そのため、「これまでのやり方でうまくいっていたし、業績も良かったのに、なぜ変えるんだ」という不満があちこちで出ているのだが、この部長はまったく気づいていないようだ。それどころか、「どうだ。新しいやり方のほうが、うまくいくだろう」と同意を求め、自画自賛するので、部下は答えに窮するという。

こういう人はどこにでもいるが、何よりも厄介なのは、当の本人が無自覚なことだ。過去の成功体験が大きく、現在も強い権力を握っているほど、周囲は迷惑する。

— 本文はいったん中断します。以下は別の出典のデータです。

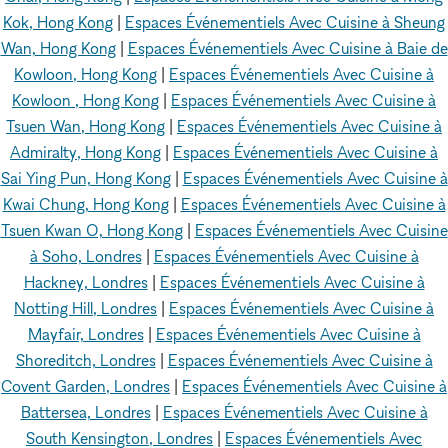
Kok, Hong Kong
|
Espaces Événementiels Avec Cuisine à Sheung
Wan, Hong Kong
|
Espaces Événementiels Avec Cuisine à Baie de
Kowloon, Hong Kong
|
Espaces Événementiels Avec Cuisine à
Kowloon , Hong Kong
|
Espaces Événementiels Avec Cuisine à
Tsuen Wan, Hong Kong
|
Espaces Événementiels Avec Cuisine à
Admiralty, Hong Kong
|
Espaces Événementiels Avec Cuisine à
Sai Ying Pun, Hong Kong
|
Espaces Événementiels Avec Cuisine à
Kwai Chung, Hong Kong
|
Espaces Événementiels Avec Cuisine à
Tsuen Kwan O, Hong Kong
|
Espaces Événementiels Avec Cuisine
à Soho, Londres
|
Espaces Événementiels Avec Cuisine à
Hackney, Londres
|
Espaces Événementiels Avec Cuisine à
Notting Hill, Londres
|
Espaces Événementiels Avec Cuisine à
Mayfair, Londres
|
Espaces Événementiels Avec Cuisine à
Shoreditch, Londres
|
Espaces Événementiels Avec Cuisine à
Covent Garden, Londres
|
Espaces Événementiels Avec Cuisine à
Battersea, Londres
|
Espaces Événementiels Avec Cuisine à
South Kensington, Londres
|
Espaces Événementiels Avec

その典型例を紹介しよう。

■トランプに瓜二つ ある私立大学の学長がしたこと

某私立大学の学長は、名門国立大学の教授を定年退官した後、この大学の学長に就任したのだが、専門がドイツ哲学だったので、就任直後にドイツ語の哲学書を買うよう要求し、購入リストを一緒に連れてきた弟子に作成させた。

しかし、この大学は毎年定員割れしていて、図書購入の予算が少なかったので、図書館の責任者は、学長から渡された購入リストに記載されていたドイツ語の哲学書をすべて購入するわけにはいかない旨を伝え、「うちの大学は、中学生レベルの英語の本も満足に読めない学生さんばかりなので、ドイツ語の本を読める学生さんはほとんどいないと思います」と理由を説明した。

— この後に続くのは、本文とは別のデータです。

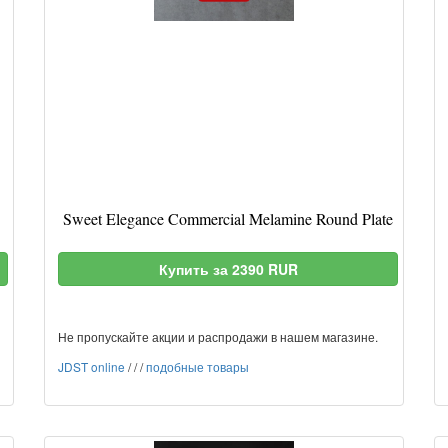
Sweet Elegance Commercial Melamine Round Plate
Купить за 2390 RUR
Не пропускайте акции и распродажи в нашем магазине.
JDST online
/
/
/
подобные товары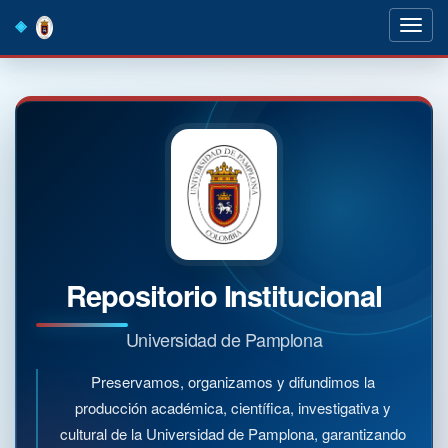
Skip
navigation
Repositorio Institucional
Universidad de Pamplona
Preservamos, organizamos y difundimos la
producción académica, científica, investigativa y
cultural de la Universidad de Pamplona, garantizando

すると、学長は「何を抜かすか!」と激怒し、「私がこの大学の学長になったからには、東大や京大に匹敵するほどの名門大学にするつもりだ。その一環として、戦前の旧制高校の教養教育を復活させたいと思っている。そのためにも、ドイツ語の哲学書は必要なんだ!」と怒鳴った。そして、事務長を呼びつけ、図書館の責任者を庶務課に異動させた。

図書館の責任者の対応は至極まっとうだと私は思う。名門国立大学のように図書購入の予算が潤沢なわけではないので、ドイツ語の哲学書の購入の優先順位が、多くの学生にとって必要な入門書や参考書などよりも低くなるのは当然だ。

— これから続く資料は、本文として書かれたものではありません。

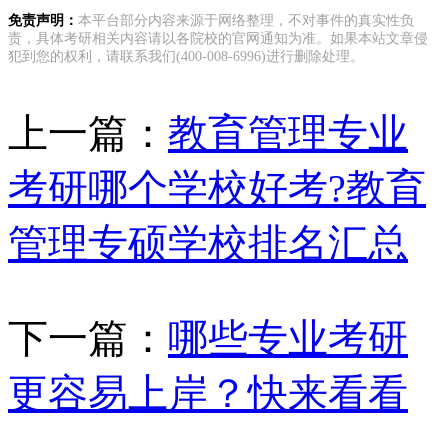
免责声明：
本平台部分内容来源于网络整理，不对事件的真实性负
责，具体考研相关内容请以各院校的官网通知为准。如果本站文章侵
犯到您的权利，请联系我们(400-008-6996)进行删除处理。
上一篇：
教育管理专业
考研哪个学校好考?教育
管理专硕学校排名汇总
下一篇：
哪些专业考研
更容易上岸？快来看看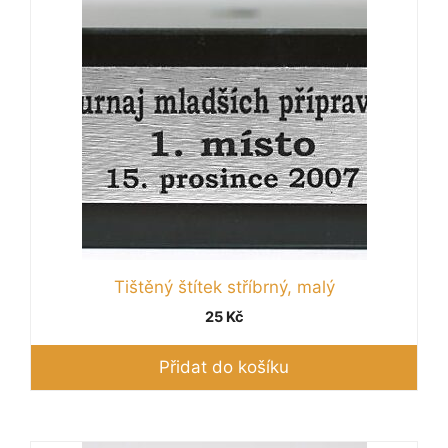
Tištěný štítek stříbrný, malý
25
Kč
Přidat do košíku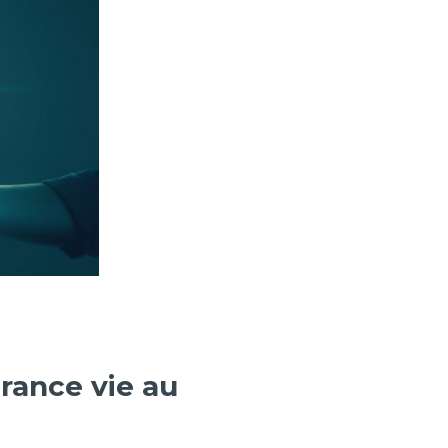
urance vie au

▼「ちゃぶ台返し」は日常茶飯事 結局、解任された学長

もっとも、それが受け入れられなかったからこそ激怒したのだろうが、学長にとって何よりも受け入れがたかったのは、この大学のレベルの低さである。偏差値が50に届かないことが、かつて名門国立大学の教授だった学長には受け入れられなかったようで、あの手この手で偏差値を上げようとした。入試システムも頻回に変えたのだが、そのたびに、委員会や教授会で一度決まったことを学長がひっくり返す「ちゃぶ台返し」が日常茶飯事だった。

しかし、偏差値がそう簡単に上がるはずもなく、業を煮やした学長は、大手予備校に電話して、「おたくがうちの大学に低い偏差値しかつけないのは、営業妨害だ。そのせいで、うちの受験生が減っている」と文句を言ったらしい。

大手予備校を怒らせたら、受験指導の際にこの大学を紹介してもらえなくなる恐れもあるのだが、そういう可能性には想像が及ばなかったようだ。案の定、受験生は減り続けた。そういう現実を受け入れられなかったのか、学長は定員割れの責任を教職員のせいにして、「○○はバカで単純」「この大学はバカばかり」などと暴言を吐いた。

学長の暴言と「ちゃぶ台返し」で教職員が疲れ果てたので、一部の教授陣が理事長に「学長は朝令暮改の連続で、みんな振り回されて、クタクタです」と直訴した。

その結果、学長は理事会で解任されたのだが、これは、学長よりも強い権力を持つ理事長がいたからこそできたことだ。アメリカには、トランプ氏よりも強い権力を持つ人間はいない。世界中を見回しても、そんな人間はいないので、トランプ氏は無自覚のまま大統領の座に居座るのではないだろうか。